The use of ultrasound is becoming increasingly prevalent in the offices of orthopaedic surgeons and sports medicine physicians. The ease of accessibility and the relatively short learning curve associated with this technology make it a highly valuable tool in the clinical setting. At present, point-of-care ultrasound (POCUS) confers several advantages for patients, including the avoidance of additional diagnostic procedures, a reduction in healthcare expenditure, and an enhancement of patient satisfaction.

It is evident that a shoulder surgeon with fundamental training can accurately diagnose rotator cuff injuries with a sensitivity that is comparable with that of an ultrasound specialist. In the field of sports medicine, ultrasound is the preferred diagnostic and monitoring tool for tendon and muscle pathologies. Furthermore, it is an invaluable tool for the detection of occult fractures.

The advent of portable ultrasound devices has made them more affordable for healthcare professionals, offering user-friendly functionality with excellent image resolution. The incorporation of ultrasound training into the curricula of residency programs across a range of specialties has resulted in enhanced recognition and comprehension of normal anatomy. In particular, the incorporation of ultrasound training into orthopaedic residencies has led to a notable increase in interest in utilizing this method.

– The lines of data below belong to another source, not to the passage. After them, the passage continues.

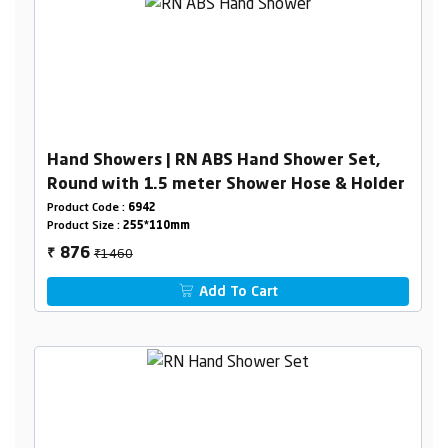
Hand Showers | RN ABS Hand Shower Set,
Round with 1.5 meter Shower Hose & Holder
Product Code :
6942
Product Size :
255*110mm
₹1460
876
₹
Add To Cart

The Use of Ultrasound by Team Physicians

The advancement of portable ultrasound technology, which can now connect seamlessly to tablets or even smartphones, has made it increasingly practical to have these devices available in any sports setting.

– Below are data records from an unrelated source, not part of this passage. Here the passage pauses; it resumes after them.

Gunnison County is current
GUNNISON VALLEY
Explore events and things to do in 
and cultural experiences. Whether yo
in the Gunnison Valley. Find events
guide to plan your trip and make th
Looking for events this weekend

Ultrasound has proven to be an invaluable tool for team physicians. It can be utilized by a specialist in imaging within the medical team or through targeted training of the team physician to perform diagnostic evaluations during practices and games. Key applications include diagnosing muscle injuries and confirming fractures that may be challenging to identify clinically.

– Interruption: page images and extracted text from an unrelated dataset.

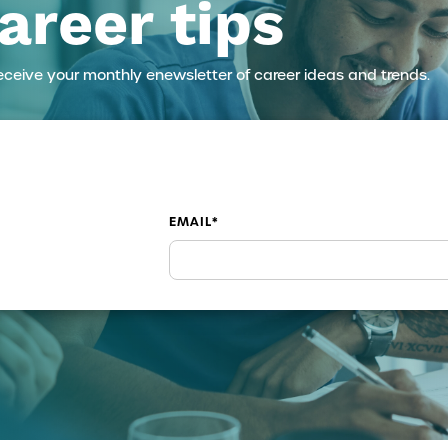
areer tips
eceive your monthly enewsletter of career ideas and trends.
EMAIL
*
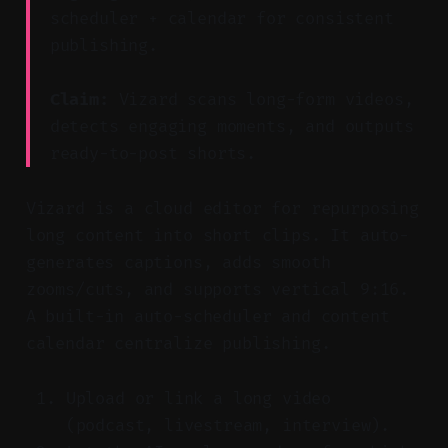
scheduler + calendar for consistent
publishing.
Claim:
Vizard scans long-form videos,
detects engaging moments, and outputs
ready-to-post shorts.
Vizard is a cloud editor for repurposing
long content into short clips. It auto-
generates captions, adds smooth
zooms/cuts, and supports vertical 9:16.
A built-in auto-scheduler and content
calendar centralize publishing.
Upload or link a long video
(podcast, livestream, interview).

Furthermore, ultrasound offers significant utility for performing procedures such as guided injections or draining acute traumatic hematomas, whether immediately after an injury or a few days later.

Another important use, with basic training, is the ability to diagnose abdominal or thoracic pathologies, which can be critical in acute or emergent scenarios.

This integration of portable ultrasound in sports medicine enhances the ability of team physicians to deliver precise and immediate care, improving outcomes for athletes in competitive settings (Fig. 2).

Fig. 2 An ultrasound examination of the shoulder and hamstrings was conducted on two athletes in a locker room setting during a tournament. The examination confirmed the presence of an injury and provided additional information for the management of the player throughout the event.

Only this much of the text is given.